Merde. C'était quoi sa phrase précédente ?

« De la forêt ? Hasardai-je.

-Non, du nouvel arrêté adopté par la Meute du Bassin Central. »

Ces individus l'intéressaient beaucoup, que dis-je, l’obnubilait. Elle n'arrêtait pas d'en parler. Du peu que j'en avais entendu (surtout du peu que j'en avais écouté), c'étaient un groupe important d'hommes qui prétendaient pouvoir se transformer en loup quand bon leur semblaient. Moi, j'appelais plutôt ça une secte de fanatiques dirigés par un gourou aux tendances zoophiles. Mais comme je le disais, chacun ses goûts et ses couleurs, ça ne se discute pas.

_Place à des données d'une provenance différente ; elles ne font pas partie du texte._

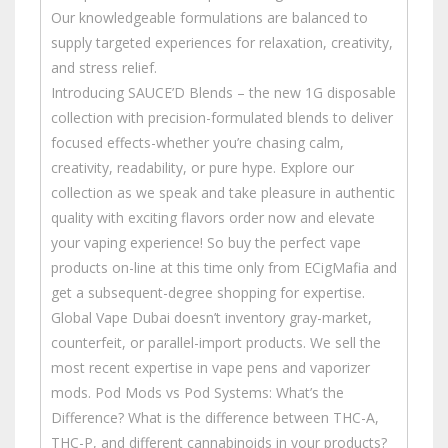
Our knowledgeable formulations are balanced to
supply targeted experiences for relaxation, creativity,
and stress relief.
Introducing SAUCE’D Blends – the new 1G disposable
collection with precision-formulated blends to deliver
focused effects-whether you’re chasing calm,
creativity, readability, or pure hype. Explore our
collection as we speak and take pleasure in authentic
quality with exciting flavors order now and elevate
your vaping experience! So buy the perfect vape
products on-line at this time only from ECigMafia and
get a subsequent-degree shopping for expertise.
Global Vape Dubai doesn’t inventory gray-market,
counterfeit, or parallel-import products. We sell the
most recent expertise in vape pens and vaporizer
mods. Pod Mods vs Pod Systems: What’s the
Difference? What is the difference between THC-A,
THC-P, and different cannabinoids in your products?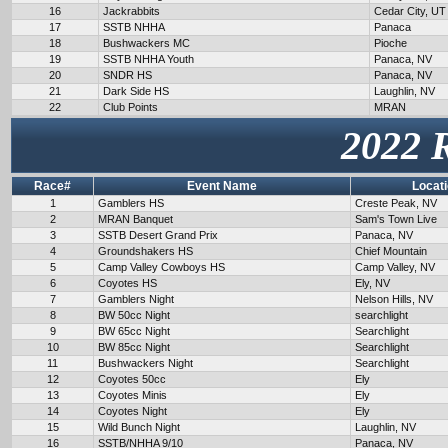
16
Jackrabbits
Cedar City, UT
17
SSTB NHHA
Panaca
18
Bushwackers MC
Pioche
19
SSTB NHHA Youth
Panaca, NV
20
SNDR HS
Panaca, NV
21
Dark Side HS
Laughlin, NV
22
Club Points
MRAN
2022 
Race#
Event Name
Locat
1
Gamblers HS
Creste Peak, NV
2
MRAN Banquet
Sam's Town Live
3
SSTB Desert Grand Prix
Panaca, NV
4
Groundshakers HS
Chief Mountain
5
Camp Valley Cowboys HS
Camp Valley, NV
6
Coyotes HS
Ely, NV
7
Gamblers Night
Nelson Hills, NV
8
BW 50cc Night
searchlight
9
BW 65cc Night
Searchlight
10
BW 85cc Night
Searchlight
11
Bushwackers Night
Searchlight
12
Coyotes 50cc
Ely
13
Coyotes Minis
Ely
14
Coyotes Night
Ely
15
Wild Bunch Night
Laughlin, NV
16
SSTB/NHHA 9/10
Panaca, NV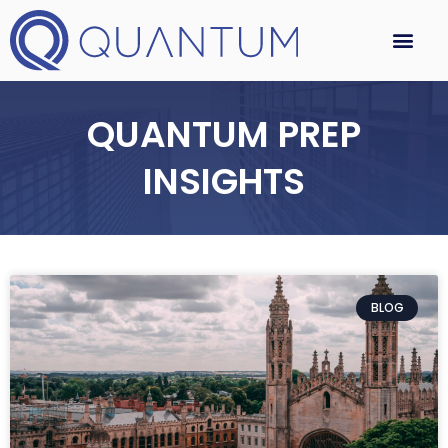
QUANTUM PREP
INSIGHTS
BLOG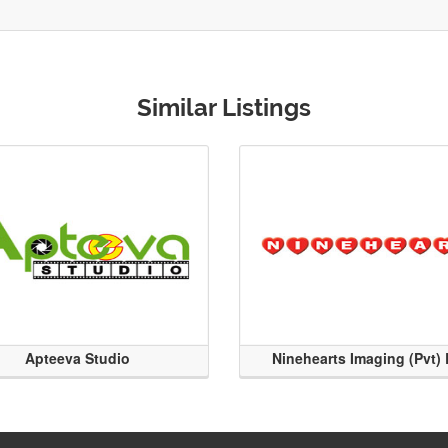
Similar Listings
Apteeva Studio
Ninehearts Imaging (Pvt) 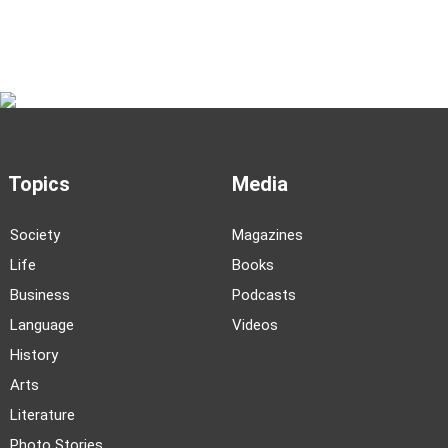
Topics
Media
Society
Magazines
Life
Books
Business
Podcasts
Language
Videos
History
Arts
Literature
Photo Stories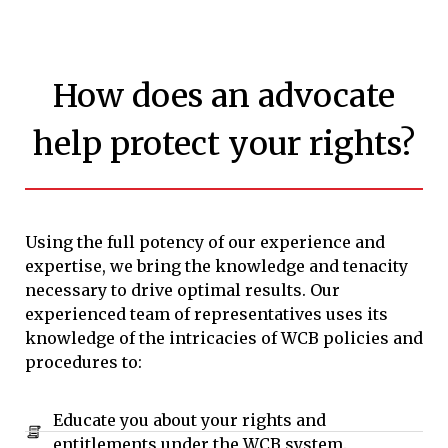
How does an advocate
help protect your rights?
Using the full potency of our experience and
expertise, we bring the knowledge and tenacity
necessary to drive optimal results. Our
experienced team of representatives uses its
knowledge of the intricacies of WCB policies and
procedures to:
Educate you about your rights and
entitlements under the WCB system.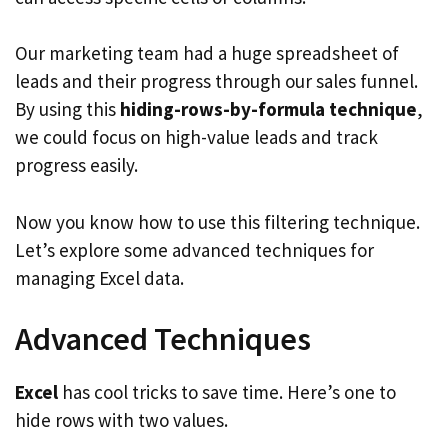
Our marketing team had a huge spreadsheet of
leads and their progress through our sales funnel.
By using this
hiding-rows-by-formula technique
,
we could focus on high-value leads and track
progress easily.
Now you know how to use this filtering technique.
Let’s explore some advanced techniques for
managing Excel data.
Advanced Techniques
Excel
has cool tricks to save time. Here’s one to
hide rows with two values.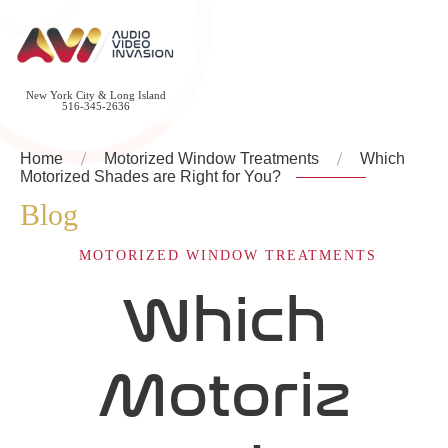
New York City & Long Island
516-345-2636
Home
Motorized Window Treatments
Which
Motorized Shades are Right for You?
Blog
MOTORIZED WINDOW TREATMENTS
Which
Motoriz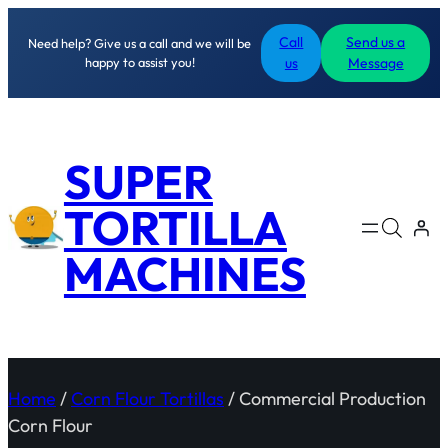
Call
Send us a
Need help? Give us a call and we will be
happy to assist you!
us
Message
SUPER
TORTILLA
MACHINES
Home
/
Corn Flour Tortillas
/ Commercial Production
Corn Flour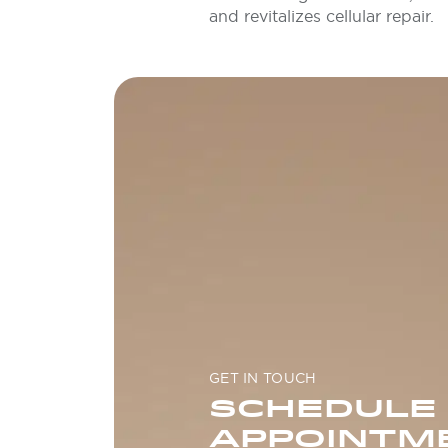
and revitalizes cellular repair.
GET IN TOUCH
SCHEDULE
APPOINTM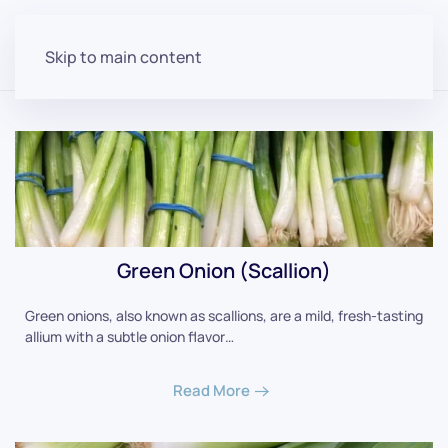
Skip to main content
Green Onion (Scallion)
Green onions, also known as scallions, are a mild, fresh-tasting
allium with a subtle onion flavor…
Read More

« Je trouve que tu m'en parles souvent ces-derniers temps. Ils t'intriguent ?

-Répondre à une question par une autre question est malpoli, dit-elle en claquant la langue.

-D'accord, d'accord. Je pense que cette façon qu'ils ont à ébruiter le moindre de leurs faits et gestes est dérangeant. Ils cherchent à attirer l'attention selon moi. Et cet arrêté n'est rien d'autre qu'une méthode pour y parvenir. »

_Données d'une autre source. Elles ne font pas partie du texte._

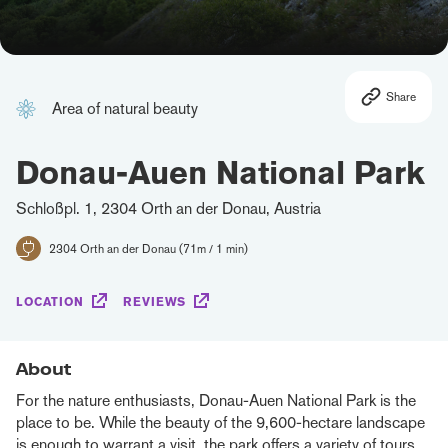
Share
Area of natural beauty
Donau-Auen National Park
Schloßpl. 1, 2304 Orth an der Donau, Austria
2304 Orth an der Donau (71m / 1 min)
LOCATION
REVIEWS
About
For the nature enthusiasts, Donau-Auen National Park is the
place to be. While the beauty of the 9,600-hectare landscape
is enough to warrant a visit, the park offers a variety of tours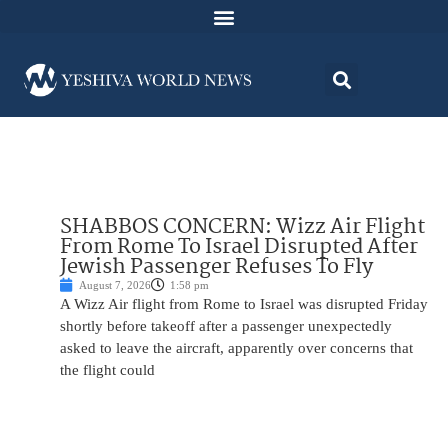
SHABBOS CONCERN: Wizz Air Flight
From Rome To Israel Disrupted After
Jewish Passenger Refuses To Fly
August 7, 2026
1:58 pm
A Wizz Air flight from Rome to Israel was disrupted Friday
shortly before takeoff after a passenger unexpectedly
asked to leave the aircraft, apparently over concerns that
the flight could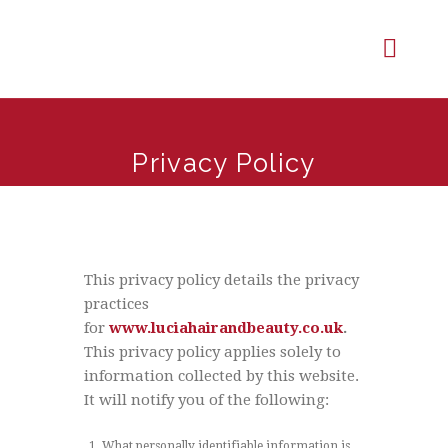
Privacy Policy
This privacy policy details the privacy
practices
for
www.luciahairandbeauty.co.uk
.
This privacy policy applies solely to
information collected by this website.
It will notify you of the following:
What personally identifiable information is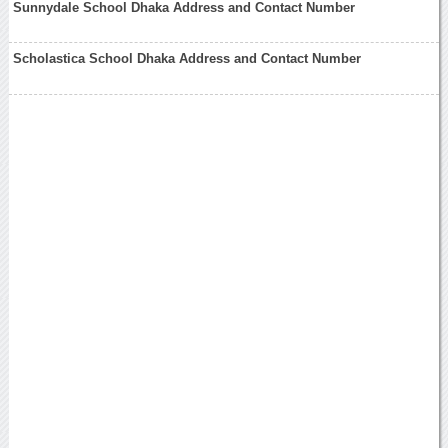
Sunnydale School Dhaka Address and Contact Number
Scholastica School Dhaka Address and Contact Number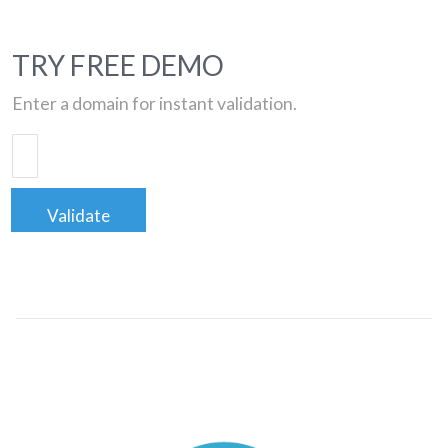
TRY FREE DEMO
Enter a domain for instant validation.
Validate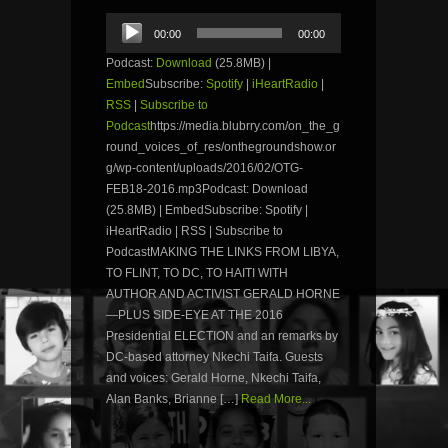
Audio
00:00
00:00
Player
Podcast:
Download
(25.8MB) |
Embed
Subscribe:
Spotify
|
iHeartRadio
|
RSS
|
Subscribe to
Podcast
https://media.blubrry.com/on_the_g
round_voices_of_res/onthegroundshow.or
g/wp-content/uploads/2016/02/OTG-
FEB18-2016.mp3Podcast: Download
(25.8MB) | EmbedSubscribe: Spotify |
iHeartRadio | RSS | Subscribe to
PodcastMAKING THE LINKS FROM LIBYA,
TO FLINT, TO DC, TO HAITI WITH
AUTHOR AND ACTIVIST GERALD HORNE
—PLUS SIDE-EYE AT THE 2016
Presidential ELECTION and an remarks by
DC-based attorney Nkechi Taifa. Guests
and voices: Gerald Horne, Nkechi Taifa,
Alan Banks, Brianne […]
Read More...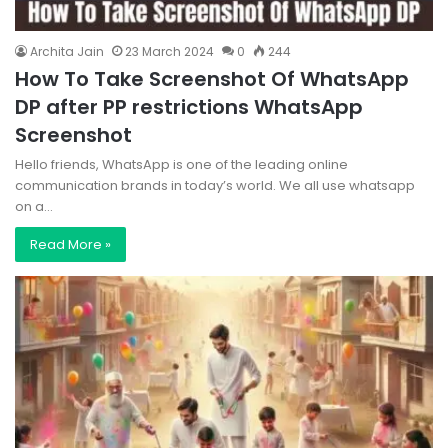
Archita Jain
23 March 2024
0
244
How To Take Screenshot Of WhatsApp
DP after PP restrictions WhatsApp
Screenshot
Hello friends, WhatsApp is one of the leading online
communication brands in today’s world. We all use whatsapp
on a…
Read More »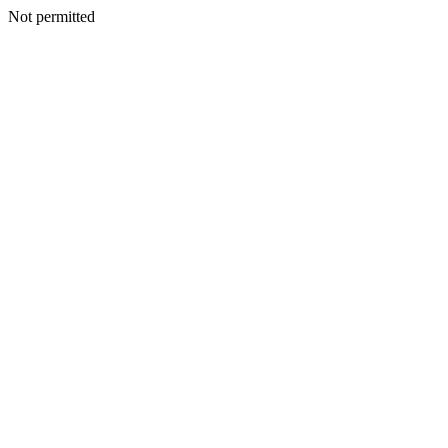
Not permitted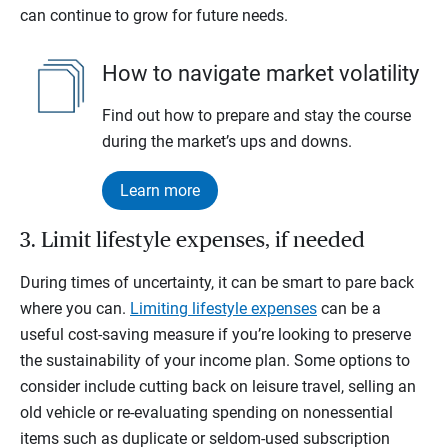
can continue to grow for future needs.
How to navigate market volatility
Find out how to prepare and stay the course
during the market’s ups and downs.
Learn more
3. Limit lifestyle expenses, if needed
During times of uncertainty, it can be smart to pare back
where you can.
Limiting lifestyle expenses
can be a
useful cost-saving measure if you’re looking to preserve
the sustainability of your income plan. Some options to
consider include cutting back on leisure travel, selling an
old vehicle or re-evaluating spending on nonessential
items such as duplicate or seldom-used subscription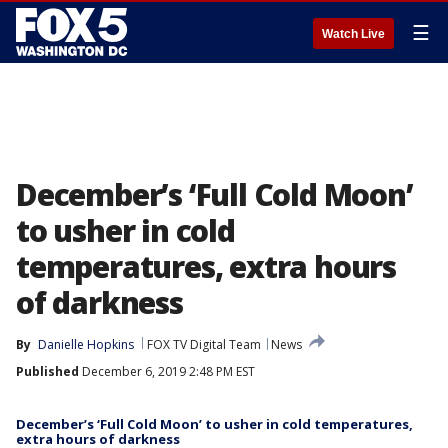
☰
Watch Live
December’s ‘Full Cold Moon’
to usher in cold
temperatures, extra hours
of darkness
By
Danielle Hopkins
FOX TV Digital Team
News
Published
December 6, 2019 2:48 PM EST
December’s ‘Full Cold Moon’ to usher in cold temperatures,
extra hours of darkness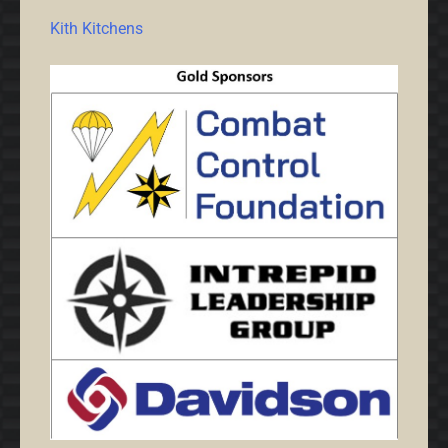
Kith Kitchens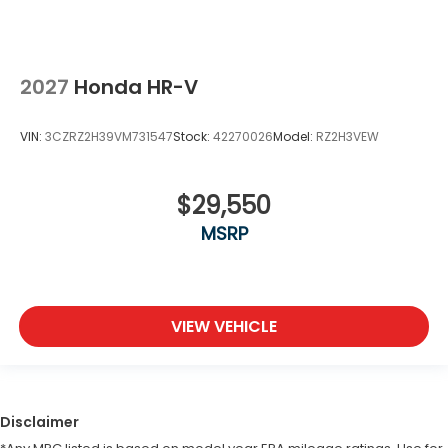
2027
Honda HR-V
VIN:
3CZRZ2H39VM731547
Stock:
42270026
Model:
RZ2H3VEW
$29,550
MSRP
VIEW VEHICLE
Disclaimer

Elle sembla réfléchir un moment à ma remarque avant de reprendre.

« Vu comme ça, c'est pas faux. D'ailleurs tu savais toi qu'ils comptent se rendre dans chaque école primaire présente sur ce qu'ils considèrent comme leur territoire ? Apparemment, ils souhaiteraient que la nouvelle génération s'habitue à leur présence et à leurs coutumes.

-Conneries, déclamai-je platement en tachant de retirer un écrou défectueux.

-Là par contre, je ne suis pas d'accord. Il est vrai que notre société a du mal à les accepter. Ils ont débarqué si subitement que ça en a choqué plus d'un. Alors, pourquoi ne pas familiariser les enfants avec cette idée ? Ce sera nettement pus facile pour tout le monde dans le futur. La communication entre nos deux communautés passeraient mieux je pense. En revanche, comment vont-il contrer les idées reçues que les parents auront soufflés à leur progéniture ? »

Sa question resta en suspens, entamant une période de silence bien trop inconfortable à mon goût. Je relevais alors la tête dans sa direction et découvris son visage tourmenté, tandis qu'elle mordillait nerveusement sa lèvre inférieure, le corps tourné vers l'entrée du garage. Elle ne paraissait pas vraiment contente de voir une énième personne débarquer.

Suivant son regard, je fus des plus surprises en constatant que Madame Jones avaient décidé de faire son grand retour. Sauf que cette fois, elle était beaucoup plus simple, autant au niveau de son apparence physique que du côté de sa garde rapprochée. En effet, sa tenue moulante avait laissé place à un débardeur noir on ne peut plus basique, accompagné d'un pantalon aux motifs type militaire. Ses pieds étaient pourvus d'une simple paire de ballerine. Et, au niveau de ses cheveux, elle donnait l'impression de ne pas avoir pris le temps d'en prendre soin. Détaché, bien que coiffé un minimum, ils tombaient d'une façon négligée, juste en dessous de ses épaules.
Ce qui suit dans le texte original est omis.